Too many omissions, delete indicators directly.
For example, after investigating the population information, we found that the item "age" was missing 40%, so we deleted the indicator directly. You don't have to worry about this variable when you do the problem later.
Because when there are too many missing data in a variable, even if we try to make up for it, it may be far from the actual situation, so these data are of little value.
So, how much less is "more"? There are no hard and fast rules. Obviously, it is 30% to 40% less, and it must be more. And if the data of 65.438+0.4 billion people is thousands or even tens of thousands less, it is not too much. Therefore, it is necessary to analyze specific problems.
Applicable competition question: variables with "too much" missing data.
Make up for it with means and patterns.
The so-called average is the average, and the mode is the value that appears the most times.
Quantitative data, such as the height and age of a group of people, are placed in the position where the data is missing with the overall average;
Qualitative data, such as gender, education level of a group of people, satisfaction with certain events, etc., are filled with the highest frequency value, that is, the mode.

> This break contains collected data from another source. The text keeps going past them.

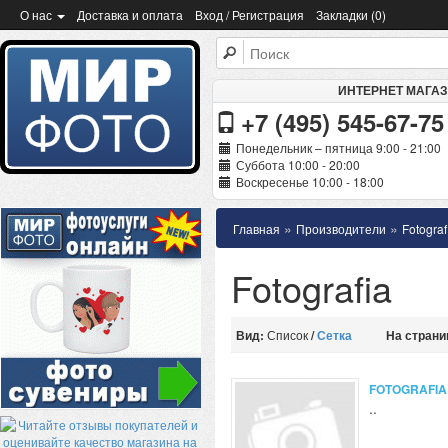
О нас
Доставка и оплата
Вход / Регистрация
Закладки (0)
ИНТЕРНЕТ МАГА
+7 (495) 545-67-75
Понедельник – пятница 9:00 - 21:00
Суббота 10:00 - 20:00
Воскресенье 10:00 - 18:00
»
»
Главная
Производители
Fotograf
Fotografia
Вид:
Список
/
Сетка
На страни
FOTOGRAFIA
..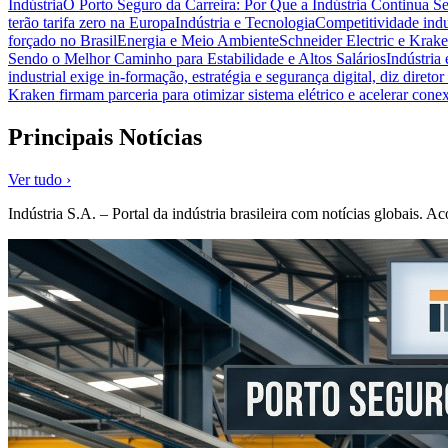
Indústria
O Porto Seguro da Carreira: Por Que a Indústria Continua S
terão tarifa zero na Europa
Indústria e Tecnologia
Competitividade indus
forçado no Brasil
Energia e Meio Ambiente
Schneider Electric e Krake
Sendo o Melhor Caminho para Estabilidade e Altos Salários
Indústria
industrial exige in-formação, estratégia e segurança digital, diz diret
Kraken firmam parceria para otimizar sistema elétrico e acelerar cone
Principais Notícias
Ver tudo ›
Indústria S.A. – Portal da indústria brasileira com notícias globais.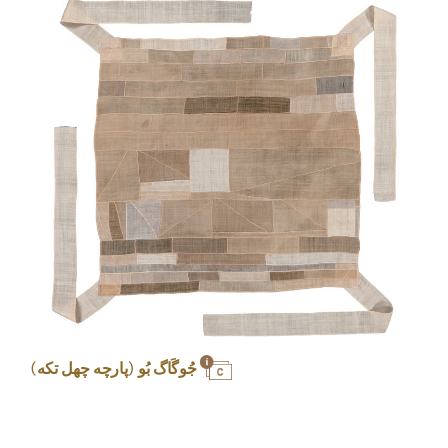
جُوگَاگ بُو (پارچه چهل تکه)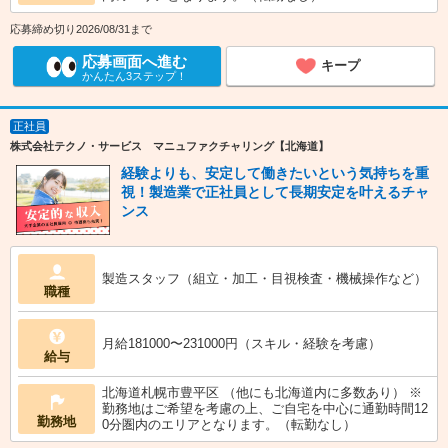
応募締め切り2026/08/31まで
応募画面へ進む
キープ
かんたん3ステップ！
正社員
株式会社テクノ・サービス マニュファクチャリング【北海道】
経験よりも、安定して働きたいという気持ちを重
視！製造業で正社員として長期安定を叶えるチャ
ンス
製造スタッフ（組立・加工・目視検査・機械操作など）
職種
月給181000〜231000円（スキル・経験を考慮）
給与
北海道札幌市豊平区 （他にも北海道内に多数あり） ※
勤務地はご希望を考慮の上、ご自宅を中心に通勤時間12
勤務地
0分圏内のエリアとなります。（転勤なし）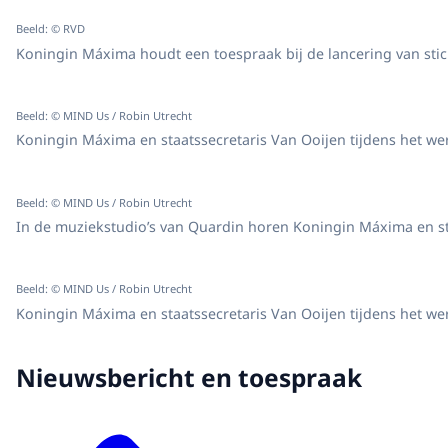
Beeld: © RVD
Koningin Máxima houdt een toespraak bij de lancering van sti
Beeld: © MIND Us / Robin Utrecht
Koningin Máxima en staatssecretaris Van Ooijen tijdens het we
Beeld: © MIND Us / Robin Utrecht
In de muziekstudio’s van Quardin horen Koningin Máxima en st
Beeld: © MIND Us / Robin Utrecht
Koningin Máxima en staatssecretaris Van Ooijen tijdens het we
Nieuwsbericht en toespraak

Applicable competition questions: the data of population, age, economy and industry are large, and the accuracy of individuals is not high.
Newton interpolation method.
Simply put, Newton interpolation is to construct an approximate function according to a fixed formula, and use the value of the approximate function to make up for the missing value.
Disadvantages: unstable oscillation at the edge of the interval, that is, Runge phenomenon. Figuratively speaking, when there are many interpolation times, the function in the interval looks quite normal, but it becomes ups and downs at the edge of the interval.
Because of Runge phenomenon, Newton interpolation method is not suitable for problems that need derivatives.